● ASSIGNED TASK:
Take the entries below and retype them word for word, excluding the images.

(DATASET)

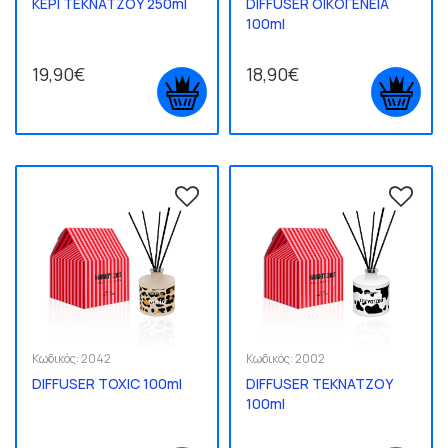
ΚΕΡΙ ΤΕΚΝΑΤΖΟΥ 250ml
DIFFUSER ΟΙΚΟΓΕΝΕΙΑ
100ml
19,90€
18,90€
Κωδικός:
2042
Κωδικός:
2002
DIFFUSER TOXIC 100ml
DIFFUSER ΤΕΚΝΑΤΖΟΥ
100ml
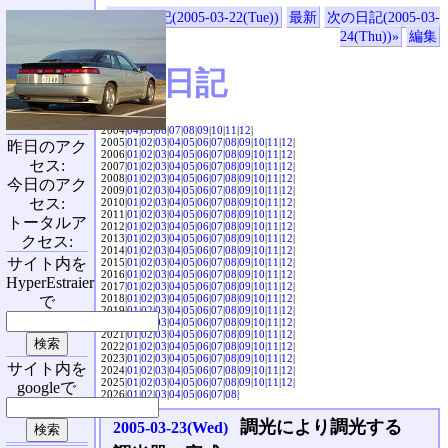
«前の日記(2005-03-22(Tue))
最新
次の日記(2005-03-
24(Thu))»
編集
SVX日記
2004|
04
|
05
|
06
|
07
|
08
|
09
|
10
|
11
|
12
|
2005|
01
|
02
|
03
|
04
|
05
|
06
|
07
|
08
|
09
|
10
|
11
|
12
|
昨日のアク
2006|
01
|
02
|
03
|
04
|
05
|
06
|
07
|
08
|
09
|
10
|
11
|
12
|
セス:
2007|
01
|
02
|
03
|
04
|
05
|
06
|
07
|
08
|
09
|
10
|
11
|
12
|
2008|
01
|
02
|
03
|
04
|
05
|
06
|
07
|
08
|
09
|
10
|
11
|
12
|
今日のアク
2009|
01
|
02
|
03
|
04
|
05
|
06
|
07
|
08
|
09
|
10
|
11
|
12
|
セス:
2010|
01
|
02
|
03
|
04
|
05
|
06
|
07
|
08
|
09
|
10
|
11
|
12
|
2011|
01
|
02
|
03
|
04
|
05
|
06
|
07
|
08
|
09
|
10
|
11
|
12
|
トータルア
2012|
01
|
02
|
03
|
04
|
05
|
06
|
07
|
08
|
09
|
10
|
11
|
12
|
2013|
01
|
02
|
03
|
04
|
05
|
06
|
07
|
08
|
09
|
10
|
11
|
12
|
クセス:
2014|
01
|
02
|
03
|
04
|
05
|
06
|
07
|
08
|
09
|
10
|
11
|
12
|
サイト内を
2015|
01
|
02
|
03
|
04
|
05
|
06
|
07
|
08
|
09
|
10
|
11
|
12
|
2016|
01
|
02
|
03
|
04
|
05
|
06
|
07
|
08
|
09
|
10
|
11
|
12
|
HyperEstraier
2017|
01
|
02
|
03
|
04
|
05
|
06
|
07
|
08
|
09
|
10
|
11
|
12
|
2018|
01
|
02
|
03
|
04
|
05
|
06
|
07
|
08
|
09
|
10
|
11
|
12
|
で
2019|
01
|
02
|
03
|
04
|
05
|
06
|
07
|
08
|
09
|
10
|
11
|
12
|
2020|
01
|
02
|
03
|
04
|
05
|
06
|
07
|
08
|
09
|
10
|
11
|
12
|
2021|
01
|
02
|
03
|
04
|
05
|
06
|
07
|
08
|
09
|
10
|
11
|
12
|
2022|
01
|
02
|
03
|
04
|
05
|
06
|
07
|
08
|
09
|
10
|
11
|
12
|
2023|
01
|
02
|
03
|
04
|
05
|
06
|
07
|
08
|
09
|
10
|
11
|
12
|
サイト内を
2024|
01
|
02
|
03
|
04
|
05
|
06
|
07
|
08
|
09
|
10
|
11
|
12
|
2025|
01
|
02
|
03
|
04
|
05
|
06
|
07
|
08
|
09
|
10
|
11
|
12
|
googleで
2026|
01
|
02
|
03
|
04
|
05
|
06
|
07
|
08
|
調光により調光する
2005-03-23(Wed)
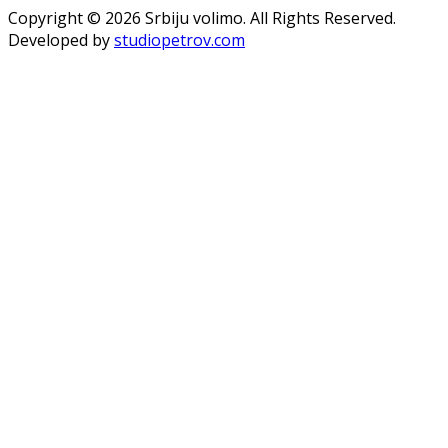
Copyright © 2026 Srbiju volimo. All Rights Reserved.
Developed by
studiopetrov.com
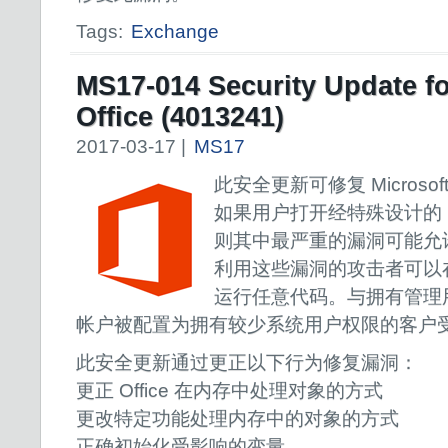
Tags:
Exchange
MS17-014 Security Update fo
Office (4013241)
2017-03-17 |
MS17
此安全更新可修复 Microsoft
如果用户打开经特殊设计的 Micro
则其中最严重的漏洞可能允
利用这些漏洞的攻击者可以
运行任意代码。与拥有管理
帐户被配置为拥有较少系统用户权限的客户
此安全更新通过更正以下行为修复漏洞：
更正 Office 在内存中处理对象的方式
更改特定功能处理内存中的对象的方式
正确初始化受影响的变量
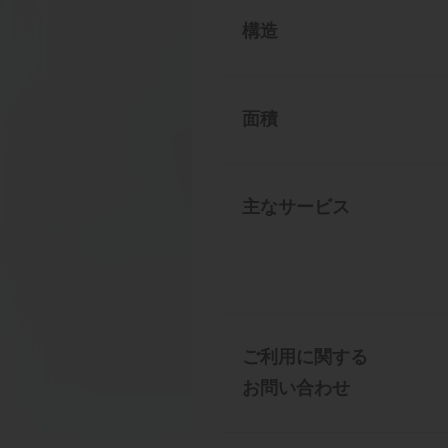
構造
面積
主なサービス
ご利用に関する
お問い合わせ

(End DATASET)

● EXERCISE ANSWER:
ΚΕΡΙ ΤΕΚΝΑΤΖΟΥ 250ml
DIFFUSER ΟΙΚΟΓΕΝΕΙΑ
100ml
19,90€
18,90€
Κωδικός:
2042
Κωδικός:
2002
DIFFUSER TOXIC 100ml
DIFFUSER ΤΕΚΝΑΤΖΟΥ
100ml
«前の日記(2005-03-22(Tue))
最新
次の日記(2005-03-
24(Thu))»
編集
SVX日記
2004|
04
|
05
|
06
|
07
|
08
|
09
|
10
|
11
|
12
|
2005|
01
|
02
|
03
|
04
|
05
|
06
|
07
|
08
|
09
|
10
|
11
|
12
|
昨日のアク
2006|
01
|
02
|
03
|
04
|
05
|
06
|
07
|
08
|
09
|
10
|
11
|
12
|
セス:
2007|
01
|
02
|
03
|
04
|
05
|
06
|
07
|
08
|
09
|
10
|
11
|
12
|
2008|
01
|
02
|
03
|
04
|
05
|
06
|
07
|
08
|
09
|
10
|
11
|
12
|
今日のアク
2009|
01
|
02
|
03
|
04
|
05
|
06
|
07
|
08
|
09
|
10
|
11
|
12
|
セス:
2010|
01
|
02
|
03
|
04
|
05
|
06
|
07
|
08
|
09
|
10
|
11
|
12
|
2011|
01
|
02
|
03
|
04
|
05
|
06
|
07
|
08
|
09
|
10
|
11
|
12
|
トータルア
2012|
01
|
02
|
03
|
04
|
05
|
06
|
07
|
08
|
09
|
10
|
11
|
12
|
2013|
01
|
02
|
03
|
04
|
05
|
06
|
07
|
08
|
09
|
10
|
11
|
12
|
クセス:
2014|
01
|
02
|
03
|
04
|
05
|
06
|
07
|
08
|
09
|
10
|
11
|
12
|
サイト内を
2015|
01
|
02
|
03
|
04
|
05
|
06
|
07
|
08
|
09
|
10
|
11
|
12
|
2016|
01
|
02
|
03
|
04
|
05
|
06
|
07
|
08
|
09
|
10
|
11
|
12
|
HyperEstraier
2017|
01
|
02
|
03
|
04
|
05
|
06
|
07
|
08
|
09
|
10
|
11
|
12
|
2018|
01
|
02
|
03
|
04
|
05
|
06
|
07
|
08
|
09
|
10
|
11
|
12
|
で
2019|
01
|
02
|
03
|
04
|
05
|
06
|
07
|
08
|
09
|
10
|
11
|
12
|
2020|
01
|
02
|
03
|
04
|
05
|
06
|
07
|
08
|
09
|
10
|
11
|
12
|
2021|
01
|
02
|
03
|
04
|
05
|
06
|
07
|
08
|
09
|
10
|
11
|
12
|
2022|
01
|
02
|
03
|
04
|
05
|
06
|
07
|
08
|
09
|
10
|
11
|
12
|
2023|
01
|
02
|
03
|
04
|
05
|
06
|
07
|
08
|
09
|
10
|
11
|
12
|
サイト内を
2024|
01
|
02
|
03
|
04
|
05
|
06
|
07
|
08
|
09
|
10
|
11
|
12
|
2025|
01
|
02
|
03
|
04
|
05
|
06
|
07
|
08
|
09
|
10
|
11
|
12
|
googleで
2026|
01
|
02
|
03
|
04
|
05
|
06
|
07
|
08
|
調光により調光する
2005-03-23(Wed)
Copyright © 2026 Srbiju volimo. All Rights Reserved.
Developed by
studiopetrov.com
Tags:
Exchange
MS17-014 Security Update fo
Office (4013241)
2017-03-17 |
MS17
此安全更新可修复 Microsoft
如果用户打开经特殊设计的 Micro
则其中最严重的漏洞可能允
利用这些漏洞的攻击者可以
运行任意代码。与拥有管理
帐户被配置为拥有较少系统用户权限的客户
此安全更新通过更正以下行为修复漏洞：
更正 Office 在内存中处理对象的方式
更改特定功能处理内存中的对象的方式
正确初始化受影响的变量
構造
面積
主なサービス
ご利用に関する
お問い合わせ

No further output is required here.